As Robert says, we approach our designs differently in dynamic vs. static languages. In Ruby, you almost never use the is_a? and kind_of? methods to check for type. Instead, you follow the duck typing philosophy (“If it acts like a duck, it must be a duck”); you rely on respond_to? to decide if an object does what you want.

In the case of dup for the immutable classes, I would prefer that they not implement the method, rather than throw an exception. However, that would still violate LSP.

So, can we still satisfy LSP and also have rich base classes and modules?

There are many examples of traits that one object might or should support, but not another. (Those of you Java programmers might ask yourself why all objects support toString, for example. Why not also toXML...?)

Coming from an AOP background, I would rather see an architecture where dup is added only to those classes and modules that can support it. It shouldn’t be part of the standard “signature” of Kernel, but it should be present when code actually needs it.

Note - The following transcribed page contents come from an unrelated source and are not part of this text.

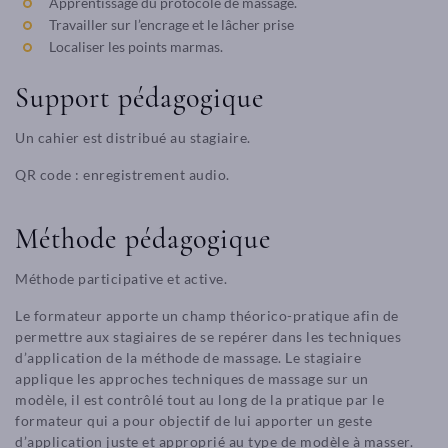
Apprentissage du protocole de massage.
Travailler sur l’encrage et le lâcher prise
Localiser les points marmas.
Support pédagogique
Un cahier est distribué au stagiaire.
QR code : enregistrement audio.
Méthode pédagogique
Méthode participative et active.
Le formateur apporte un champ théorico-pratique afin de
permettre aux stagiaires de se repérer dans les techniques
d’application de la méthode de massage. Le stagiaire
applique les approches techniques de massage sur un
modèle, il est contrôlé tout au long de la pratique par le
formateur qui a pour objectif de lui apporter un geste
d’application juste et approprié au type de modèle à masser.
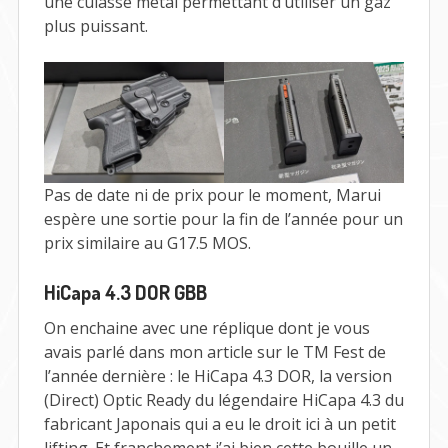
une culasse métal permettant d’utiliser un gaz
plus puissant.
Pas de date ni de prix pour le moment, Marui
espère une sortie pour la fin de l’année pour un
prix similaire au G17.5 MOS.
HiCapa 4.3 DOR GBB
On enchaine avec une réplique dont je vous
avais parlé dans mon article sur le TM Fest de
l’année dernière : le HiCapa 4.3 DOR, la version
(Direct) Optic Ready du légendaire HiCapa 4.3 du
fabricant Japonais qui a eu le droit ici à un petit
lifting. Et franchement j’ai bien cette bouille un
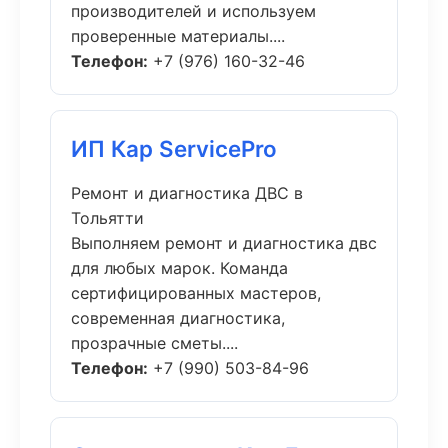
производителей и используем
проверенные материалы....
Телефон:
+7 (976) 160-32-46
ИП Кар ServicePro
Ремонт и диагностика ДВС в
Тольятти
Выполняем ремонт и диагностика двс
для любых марок. Команда
сертифицированных мастеров,
современная диагностика,
прозрачные сметы....
Телефон:
+7 (990) 503-84-96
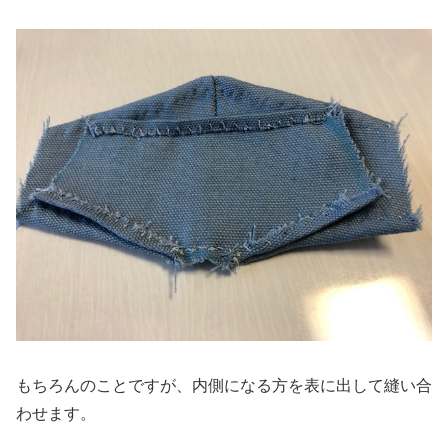
もちろんのことですが、内側になる方を表に出して縫い合
わせます。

In fact, Ruby makes this sort of AOP easy to implement. Maybe Kernel, Module, and Object should be refactored into smaller pieces and programmers should declaratively mixin the traits they need. Imagine something like the following:

irb 1:0> my_obj.respond_to? :dup
=> false
irb 2:0> include 'DupableTrait'  
irb 2:0> my_obj.respond_to? :dup
=> true
irb 4:0> def dup_if_possible items
irb 5:1>  items.map {|item| item.respond_to?(:dup) ? item.dup : item}
irb 6:1> end
...

In other words, Kernel no longer “exposes the dup abstraction”, by default, but the DupableTrait module “magically” adds dup to all the classes that can support it. This way, we preserve LSP, streamline the core classes and modules (SRP and ISP anyone?), yet we have the flexibility we need, on demand.